Nach Ansicht des Bundesfinanzgerichtes gehören die Aufwendungen für die besuchten Seminare zu den Kosten der Lebensführung. Selbst wenn man die Ausführungen der Bf., dass die Persönlichkeitsentfaltung und die psychologische Fortbildung dem Beruf als Strategische und Projekt-Einkäuferin zu Gute kommt, berücksichtigt und somit beruflich veranlasste Aufwendungen, die nicht eindeutig von der Lebensführung getrennt werden können, vorliegen würden, würde für die Anerkennung als Werbungskosten der Nachweis der Notwendigkeit der getätigten Aufwendungen erbracht werden müssen.

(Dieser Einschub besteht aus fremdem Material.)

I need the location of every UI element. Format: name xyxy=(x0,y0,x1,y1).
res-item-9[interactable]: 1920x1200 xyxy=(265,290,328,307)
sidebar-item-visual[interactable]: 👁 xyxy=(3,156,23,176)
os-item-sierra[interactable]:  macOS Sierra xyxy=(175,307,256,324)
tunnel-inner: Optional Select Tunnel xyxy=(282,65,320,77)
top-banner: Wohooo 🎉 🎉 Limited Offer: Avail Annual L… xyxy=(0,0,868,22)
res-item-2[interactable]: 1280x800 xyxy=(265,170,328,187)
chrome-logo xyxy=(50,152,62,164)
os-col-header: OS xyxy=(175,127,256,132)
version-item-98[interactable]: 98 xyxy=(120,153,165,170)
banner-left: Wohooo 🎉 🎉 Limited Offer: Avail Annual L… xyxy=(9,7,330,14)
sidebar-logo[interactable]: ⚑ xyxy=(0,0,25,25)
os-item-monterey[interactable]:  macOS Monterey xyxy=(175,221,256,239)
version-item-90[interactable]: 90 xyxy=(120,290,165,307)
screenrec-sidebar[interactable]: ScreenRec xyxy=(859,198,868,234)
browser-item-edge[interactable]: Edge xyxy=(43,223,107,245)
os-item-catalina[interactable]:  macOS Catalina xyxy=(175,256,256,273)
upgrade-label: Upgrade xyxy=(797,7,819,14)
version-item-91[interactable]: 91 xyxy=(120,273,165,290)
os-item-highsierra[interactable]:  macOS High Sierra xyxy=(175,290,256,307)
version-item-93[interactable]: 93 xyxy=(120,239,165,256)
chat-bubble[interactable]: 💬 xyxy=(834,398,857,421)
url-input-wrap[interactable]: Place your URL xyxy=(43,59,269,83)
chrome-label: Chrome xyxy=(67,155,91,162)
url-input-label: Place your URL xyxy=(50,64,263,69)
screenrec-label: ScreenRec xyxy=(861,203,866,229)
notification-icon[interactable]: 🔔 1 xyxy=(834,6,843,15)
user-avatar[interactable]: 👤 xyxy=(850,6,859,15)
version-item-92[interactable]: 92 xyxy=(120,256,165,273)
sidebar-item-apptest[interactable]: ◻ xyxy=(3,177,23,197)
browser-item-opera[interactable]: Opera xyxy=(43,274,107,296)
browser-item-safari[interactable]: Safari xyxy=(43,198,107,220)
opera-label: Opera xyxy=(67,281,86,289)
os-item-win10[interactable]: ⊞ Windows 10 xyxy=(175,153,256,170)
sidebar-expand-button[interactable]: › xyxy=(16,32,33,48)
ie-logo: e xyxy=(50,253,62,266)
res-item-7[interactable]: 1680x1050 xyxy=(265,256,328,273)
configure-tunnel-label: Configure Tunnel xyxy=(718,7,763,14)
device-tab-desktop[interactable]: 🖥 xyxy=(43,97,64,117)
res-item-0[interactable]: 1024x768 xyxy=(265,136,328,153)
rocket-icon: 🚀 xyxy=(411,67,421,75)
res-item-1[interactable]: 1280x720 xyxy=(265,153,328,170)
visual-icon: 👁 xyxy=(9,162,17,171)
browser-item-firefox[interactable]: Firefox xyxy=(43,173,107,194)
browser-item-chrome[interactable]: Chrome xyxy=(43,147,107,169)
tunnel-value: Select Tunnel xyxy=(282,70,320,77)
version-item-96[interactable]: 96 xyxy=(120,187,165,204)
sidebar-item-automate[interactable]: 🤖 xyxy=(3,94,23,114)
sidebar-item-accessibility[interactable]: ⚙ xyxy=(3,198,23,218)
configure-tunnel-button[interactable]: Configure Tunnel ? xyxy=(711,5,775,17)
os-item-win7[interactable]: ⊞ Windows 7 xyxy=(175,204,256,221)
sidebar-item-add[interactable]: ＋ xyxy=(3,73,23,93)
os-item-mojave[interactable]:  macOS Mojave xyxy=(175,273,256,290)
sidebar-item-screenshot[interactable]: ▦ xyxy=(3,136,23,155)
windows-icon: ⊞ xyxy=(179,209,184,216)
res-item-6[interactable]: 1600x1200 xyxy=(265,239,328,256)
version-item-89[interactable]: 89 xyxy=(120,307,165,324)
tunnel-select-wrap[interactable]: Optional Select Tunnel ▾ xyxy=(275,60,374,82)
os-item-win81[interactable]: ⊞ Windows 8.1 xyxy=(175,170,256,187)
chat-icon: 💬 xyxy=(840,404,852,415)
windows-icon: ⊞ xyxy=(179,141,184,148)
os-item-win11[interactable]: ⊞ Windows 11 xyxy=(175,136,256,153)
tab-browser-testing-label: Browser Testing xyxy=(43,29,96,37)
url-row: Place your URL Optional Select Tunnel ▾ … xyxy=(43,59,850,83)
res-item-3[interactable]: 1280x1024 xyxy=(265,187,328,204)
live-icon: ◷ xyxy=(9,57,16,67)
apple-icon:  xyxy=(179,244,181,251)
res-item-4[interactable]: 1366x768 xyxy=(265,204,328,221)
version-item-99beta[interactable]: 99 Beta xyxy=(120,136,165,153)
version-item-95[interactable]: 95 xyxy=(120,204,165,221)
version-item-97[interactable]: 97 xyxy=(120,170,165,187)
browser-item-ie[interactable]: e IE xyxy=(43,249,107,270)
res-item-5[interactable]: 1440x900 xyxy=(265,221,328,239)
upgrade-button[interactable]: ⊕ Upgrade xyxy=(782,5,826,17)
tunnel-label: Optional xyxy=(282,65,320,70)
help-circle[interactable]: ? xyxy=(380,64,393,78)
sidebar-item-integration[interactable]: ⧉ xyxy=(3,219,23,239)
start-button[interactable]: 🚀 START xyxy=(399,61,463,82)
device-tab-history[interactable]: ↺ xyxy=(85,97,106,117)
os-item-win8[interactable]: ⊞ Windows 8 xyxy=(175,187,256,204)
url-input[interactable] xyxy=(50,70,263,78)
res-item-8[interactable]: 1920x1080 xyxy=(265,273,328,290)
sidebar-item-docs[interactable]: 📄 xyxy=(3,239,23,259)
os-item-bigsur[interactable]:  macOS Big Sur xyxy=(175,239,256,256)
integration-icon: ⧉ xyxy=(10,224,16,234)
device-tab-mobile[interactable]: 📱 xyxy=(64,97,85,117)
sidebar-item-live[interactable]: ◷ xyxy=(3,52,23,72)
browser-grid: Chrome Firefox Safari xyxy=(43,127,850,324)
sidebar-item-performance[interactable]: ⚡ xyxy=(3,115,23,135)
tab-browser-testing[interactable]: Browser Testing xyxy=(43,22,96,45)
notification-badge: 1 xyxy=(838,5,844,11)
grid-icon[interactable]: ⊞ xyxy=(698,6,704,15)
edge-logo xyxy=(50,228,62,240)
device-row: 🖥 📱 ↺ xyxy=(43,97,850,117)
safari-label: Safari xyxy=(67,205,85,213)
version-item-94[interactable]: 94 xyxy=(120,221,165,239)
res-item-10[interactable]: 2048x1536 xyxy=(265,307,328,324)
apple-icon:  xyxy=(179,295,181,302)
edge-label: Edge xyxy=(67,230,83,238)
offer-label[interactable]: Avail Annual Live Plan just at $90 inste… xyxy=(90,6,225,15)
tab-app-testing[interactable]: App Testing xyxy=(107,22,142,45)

Das Bundesfinanzgericht billigt der Bf. durchaus zu, dass die durchaus interessant klingenden Themen und Methoden zu seiner Persönlichkeitsentwicklung beigetragen haben, wenn aber z.B. der VwGH den Besuch einer Sportwoche bei einer Turnlehrerin für die Berufsausübung als nicht notwendig erachtet, muss dies umsomehr für die im Zertifikat angeführten Trainingsinhalte gelten.

Es mag somit durchaus richtig sein, dass die Seminarbesuche - als Maßnahme zur Persönlichkeitsentwicklung - für die Tätigkeit als Einkäuferin nützlich sind, notwendig im Sinn der angeführten VwGH Judikatur sind sie aber nicht. Daran vermögen auch die Ausführungen der Bf. in der Berufung (jetzt Beschwerde) nichts zu ändern. Es mag auch durchaus möglich sein, dass einzelne-wissenschaftlich anerkannte - Teile der besuchten Kurse, wenn sie isoliert und berufsspezifisch angeboten werden zu Werbungskosten führen können. Nach den von der Bf. angeführten Inhalten und Zielen der gegenständlichen Seminare überwiegt aber eindeutig die allgemeine Zielsetzung der schöpferischen Persönlichkeitsentwicklung.

Im gegenständlichen Verfahren ist die Anerkennung der Aufwendungen für die besuchten Seminare "Cmore Metatrainer und Cmore & NLP Individual- und Teamcoach" inkl. Nebenkosten zu beurteilen. Auf Grund der allgemeinen Zugänglichkeit der Seminare und auf Grund der angesprochenen allgemein persönlichkeitsbildenden Themen, liegen somit keine Werbungskosten vor. Bei den im gegenständlichen Beschwerdeverfahren zu beurteilenden Seminarinhalten konnten aus den angeführten Gründen die Aufwendungen hiefür nicht als Werbungskosten anerkannt werden.

Es war somit spruchgemäß zu entscheiden.

 

Zulässigkeit einer Revision

Nach Art 133 Abs. 4 B-VG ist gegen ein Erkenntnis des Bundesfinanzgerichtes die Revision an den Verwaltungsgerichtshof zulässig, wenn sie von der Lösung einer Rechtsfrage abhängt, der grundsätzliche Bedeutung zukommt. Die gegenständliche Entscheidung bedurfte nur einer Klärung der Sachlage, unabhängig von einer Rechtsfrage grundsätzlicher Bedeutung. Die ordentliche Revision an den Verwaltungsgerichtshof ist demzufolge nicht zulässig. Zur außerordentlichen Revision an den Verwaltungsgerichtshof siehe nachstehende Rechtsbelehrung.